## TASK STATEMENT
Every line from the one containing "for overall well-being." to the last line of the listing below should be given again exactly.

═══ RECORDS TO PROCESS ═══

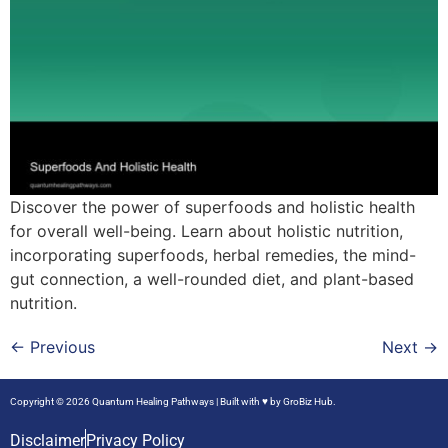
Discover the power of superfoods and holistic health
for overall well-being. Learn about holistic nutrition,
incorporating superfoods, herbal remedies, the mind-
gut connection, a well-rounded diet, and plant-based
nutrition.
←
Previous
Next
→
Copyright © 2026 Quantum Healing Pathways | Built with ♥ by
GroBiz Hub.
Disclaimer
Privacy Policy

═══

## YOUR SOLUTION
for overall well-being. Learn about holistic nutrition,
incorporating superfoods, herbal remedies, the mind-
gut connection, a well-rounded diet, and plant-based
nutrition.
←
Previous
Next
→
Copyright © 2026 Quantum Healing Pathways | Built with ♥ by
GroBiz Hub.
Disclaimer
Privacy Policy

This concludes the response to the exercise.